─── Input ───

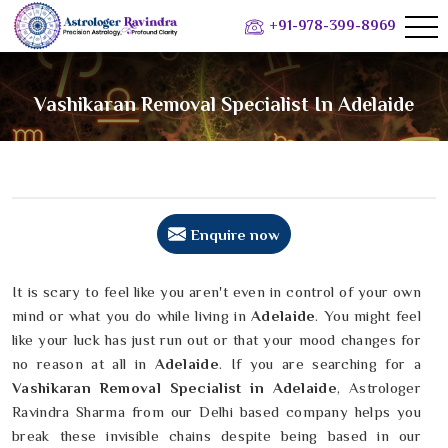
+91-978-399-8969
Vashikaran Removal Specialist In Adelaide
Enquire now
It is scary to feel like you aren't even in control of your own
mind or what you do while living in
Adelaide
. You might feel
like your luck has just run out or that your mood changes for
no reason at all in
Adelaide
. If you are searching for a
Vashikaran Removal Specialist in Adelaide
, Astrologer
Ravindra Sharma from our Delhi based company helps you
break these invisible chains despite being based in our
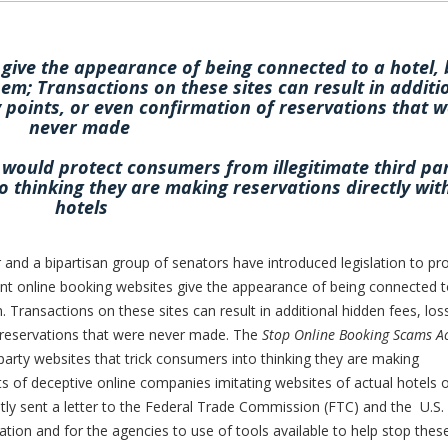
give the appearance of being connected to a hotel, 
hem; Transactions on these sites can result in additi
y points, or even confirmation of reservations that 
never made
would protect consumers from illegitimate third pa
o thinking they are making reservations directly wit
hotels
 a bipartisan group of senators have introduced legislation to pro
t online booking websites give the appearance of being connected t
. Transactions on these sites can result in additional hidden fees, los
f reservations that were never made. The
Stop Online Booking Scams A
party websites that trick consumers into thinking they are making
rts of deceptive online companies imitating websites of actual hotels 
ntly sent a letter to the Federal Trade Commission (FTC) and the U.S.
tion and for the agencies to use of tools available to help stop thes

───

_What needs to be done_
Exact copies of the lines from the one containing "party websites that" through the end of the listing, both included, are the only thing wanted.

_Exercise answer_
party websites that trick consumers into thinking they are making
rts of deceptive online companies imitating websites of actual hotels 
ntly sent a letter to the Federal Trade Commission (FTC) and the U.S.
tion and for the agencies to use of tools available to help stop thes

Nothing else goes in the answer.